「火目の巫女」(杉井光/メディアワークス)

火目の巫女 (電撃文庫)

 さて。幸か不幸か、オイラはネットをはじめてからこれまで、自分の周囲にいた何人かのプロ作家デビューを見送っている。
 最初は、キノでおなじみの時雨沢さん。
 それから、ウイザブレの三枝さん。
 そして、ここでも言及したことのある、西野さんと杉井さん。
 時雨沢さんや三枝さんの件についてはオイラの本当に古い身内しか知らないことなんですけど。数年前の電撃BBSでオイラは、ほんの少しだけ彼らと一緒だった。いや正確には、同じ掲示板を見て、同じ掲示板に書きこんだりしていた、というぐらいなのですけど。あとのふたりと比較すると、個人的な接点はなかった。電撃BBSにおいて、時雨沢さん個人に向けてキノ1巻の感想を書いたりしたことはあったけれども。それはまあ、作家のオフィシャルサイトの掲示板で感想を書いたりするのと似たようなものでしょう。個人的な接点とは言えない。

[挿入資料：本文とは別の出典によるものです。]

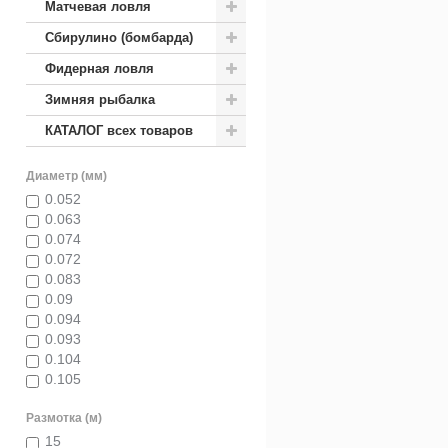
Матчевая ловля
Сбирулино (бомбарда)
Фидерная ловля
Зимняя рыбалка
КАТАЛОГ всех товаров
Диаметр (мм)
0.052
0.063
0.074
0.072
0.083
0.09
0.094
0.093
0.104
0.105
0.128
Размотка (м)
0.125
0.126
15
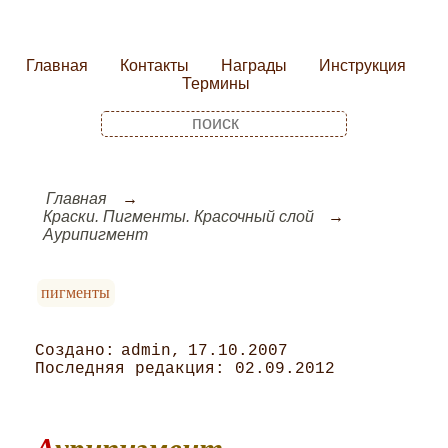
Главная
Контакты
Награды
Инструкция
Термины
Главная
Краски. Пигменты. Красочный слой
Аурипигмент
пигменты
admin
17.10.2007
02.09.2012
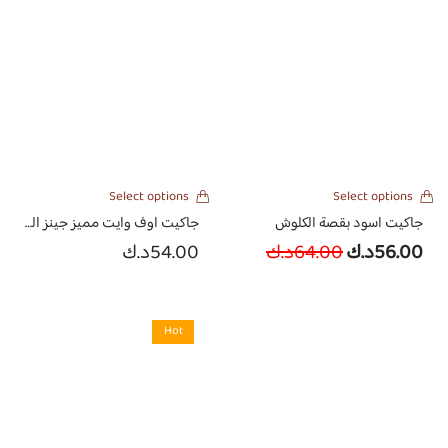
Select options
Select options
جاكيت اسود بقصة الكلوش
جاكيت اوف وايت مميز جينز الصيفي باكمام مشكوكه
56.00
د.ك
64.00
د.ك
54.00
د.ك
Hot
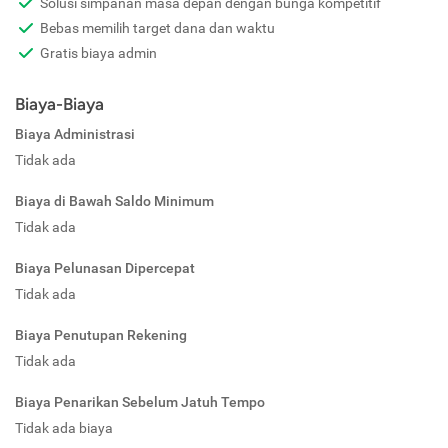
Solusi simpanan masa depan dengan bunga kompetitif
Bebas memilih target dana dan waktu
Gratis biaya admin
Biaya-Biaya
Biaya Administrasi
Tidak ada
Biaya di Bawah Saldo Minimum
Tidak ada
Biaya Pelunasan Dipercepat
Tidak ada
Biaya Penutupan Rekening
Tidak ada
Biaya Penarikan Sebelum Jatuh Tempo
Tidak ada biaya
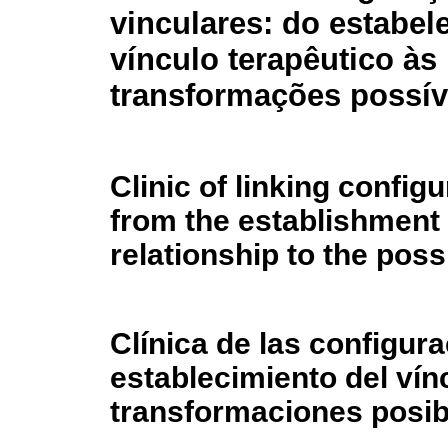
vinculares: do estabe
vínculo terapêutico às
transformações possív
Clinic of linking configu
from the establishment 
relationship to the pos
Clínica de las configur
establecimiento del vín
transformaciones posib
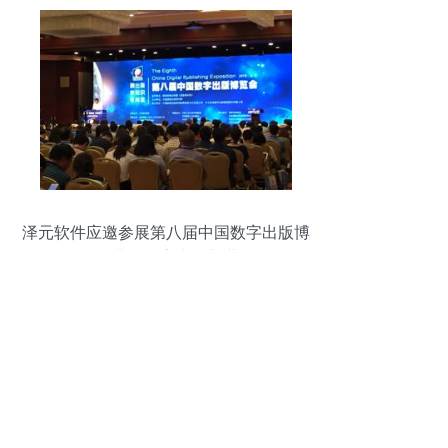
泽元软件应邀参展第八届中国数字出版博
览会 共绘数字出版新蓝图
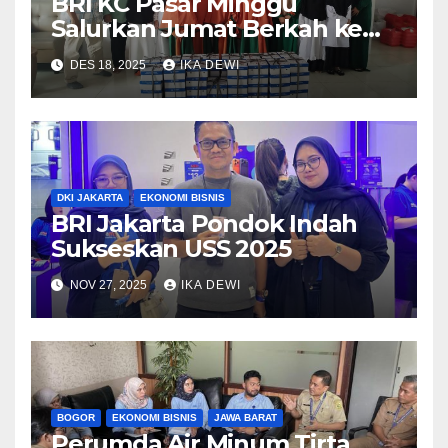
BRI KC Pasar Minggu
Salurkan Jumat Berkah ke
Domyadhu Pejaten
DES 18, 2025
IKA DEWI
DKI JAKARTA
EKONOMI BISNIS
BRI Jakarta Pondok Indah
Sukseskan USS 2025
NOV 27, 2025
IKA DEWI
BOGOR
EKONOMI BISNIS
JAWA BARAT
Perumda Air Minum Tirta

 ついでに言えば、杉井さんもあとがきに出てくる川上君も電撃BBSメンバーでした。時系列として一番古い、時雨沢さんのデビューのころにいたかどうかまでは憶えてないんだけど。なんにせよ、あのころの電撃BBSは極めてカオスで、楽しかった。文庫のオフィシャル掲示板なのにまったく関係ないオタ話ばかりしていて、そうした背徳感も手伝ったのか、かなり気分がよかった。オイラもまだ若くて恥も知らなかったから、書きたいことをただ書きまくっていたし。
 さすがに調子に乗りすぎたせいか、その後メディアワークスも運営介入に乗り出し、我々の楽園は海の底に沈んだんですけど。行き場を失ったオイラや杉井さん、川上君たちは、プロ作家志望という共通項があったので、それを頼りに投稿サイトなどを作り、なんとか繋がりを残しました。
 脱線しましたが、まあ言いたいことは、見送ってきた人々のなかで杉井さんが一番つきあいが深かったということです。例えるなら、同じクラスで同じ班にいた子という感じ。ちなみにその基準でいくと、西野さんはクラスは違うけど同じ学年で委員会も一緒、時雨沢さんは違う学年で学校だけ同じ――というところでしょう。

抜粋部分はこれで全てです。